Aye, but that was a joyful sight! Then the jib, and now they were both flapping in the wind, everything drawing well and it was time to be off for a trial spin. I shoved her off, let down the board and gathered in the main sheet, and presently she filled and was away! Speed ! -- you bet! She made all her previous time look like racing a dock. And now for the first time I had to hike well over the side in the puffs, and now and then had to spill wind when it drove her lee washboards under and water came over the side. But I was satisfied -- she made the lighthouse a mile down the harbor in a little less than no time, it seemed to me!

Mainsail was a bit too flat, but I soon remedied that by heaving to and hauling on the peak halyard so as to throw a mass of wrinkles in along the luff. At first the jib got away with me, as I had never had so large a jib to manage. Never have the jib up without the mainsail first, for its tendency is to haul the bow of the boat away from the wind and you have no steering control over her at all. In coming up into the wind the jib is a great help in going about quickly if you hold the weather sheet fast until the wind has had a chance to get on the other side of the jib thus throwing her bow around.
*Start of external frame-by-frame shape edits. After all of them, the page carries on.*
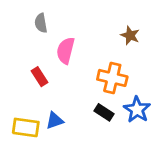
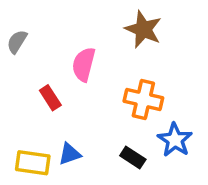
gray semicircle: (41, 23) -> (17, 42), moved, turned 42
brown star: (130, 35) -> (143, 29), moved, size x1.5
black rectangle: (104, 112) -> (133, 157), moved

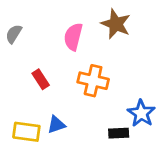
pink semicircle: (84, 64) -> (73, 37), moved
orange cross: (143, 100) -> (93, 81), moved
black rectangle: (133, 157) -> (119, 133), moved, turned -36

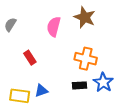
orange cross: (93, 81) -> (86, 59), moved
black rectangle: (119, 133) -> (79, 85), moved

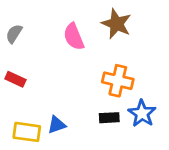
pink semicircle: (54, 27) -> (74, 37), turned -36
red rectangle: (30, 58) -> (15, 79), moved, turned -32

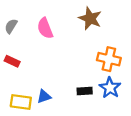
pink semicircle: (74, 37) -> (45, 28), moved
orange cross: (118, 81) -> (109, 59), moved

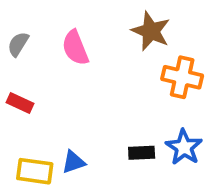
orange cross: (109, 59) -> (182, 77), moved

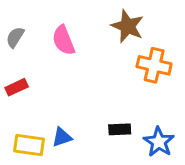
red rectangle: (20, 103) -> (17, 87), turned -50
blue star: (184, 147) -> (159, 142), moved

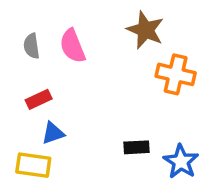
gray semicircle: (15, 37) -> (32, 46), moved, turned -40
red rectangle: (17, 87) -> (39, 99), moved
blue triangle: (62, 137) -> (53, 133), moved

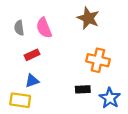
orange cross: (176, 74) -> (98, 60), moved
red rectangle: (39, 99) -> (32, 55), moved

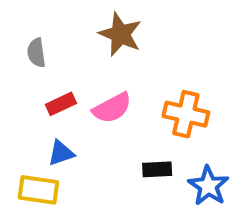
brown star: (88, 18) -> (120, 34), moved
pink semicircle: (44, 28) -> (112, 108), moved, turned -96

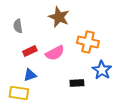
orange cross: (186, 114) -> (88, 42), moved
blue star: (208, 186) -> (102, 70), moved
    Click here for a larger image.


But all these points of handling sails must be left for another chapter; suffice to conclude with the reflection that I now had a fine, fast, able little racer and cruiser that I could go anywhere in, sleep in at night, sail ten miles or fifty, or just knock about the bay in, and the whole cost of changing her from a plain batteau to practically a small skipjack yacht was not over fourteen dollars. How I handled her, raced her and cruised her, and how to build such a batteau from the planks up will be told in succeeding chapters.